- [Task goal]:
Output the entries word for word. Omit images.

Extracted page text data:
****

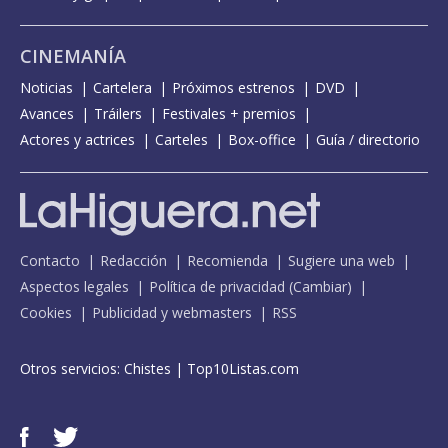
CINEMANÍA
Noticias
Cartelera
Próximos estrenos
DVD
Avances
Tráilers
Festivales + premios
Actores y actrices
Carteles
Box-office
Guía / directorio
Contacto
Redacción
Recomienda
Sugiere una web
Aspectos legales
Política de privacidad
(
Cambiar
)
Cookies
Publicidad y webmasters
RSS
Otros servicios:
Chistes
|
Top10Listas.com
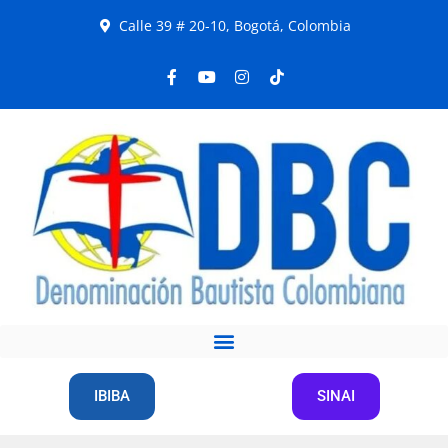
Calle 39 # 20-10, Bogotá, Colombia
IBIBA
SINAI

****

- [Problem solution]:
CINEMANÍA
Noticias
Cartelera
Próximos estrenos
DVD
Avances
Tráilers
Festivales + premios
Actores y actrices
Carteles
Box-office
Guía / directorio
Contacto
Redacción
Recomienda
Sugiere una web
Aspectos legales
Política de privacidad
(
Cambiar
)
Cookies
Publicidad y webmasters
RSS
Otros servicios:
Chistes
|
Top10Listas.com
Calle 39 # 20-10, Bogotá, Colombia
IBIBA
SINAI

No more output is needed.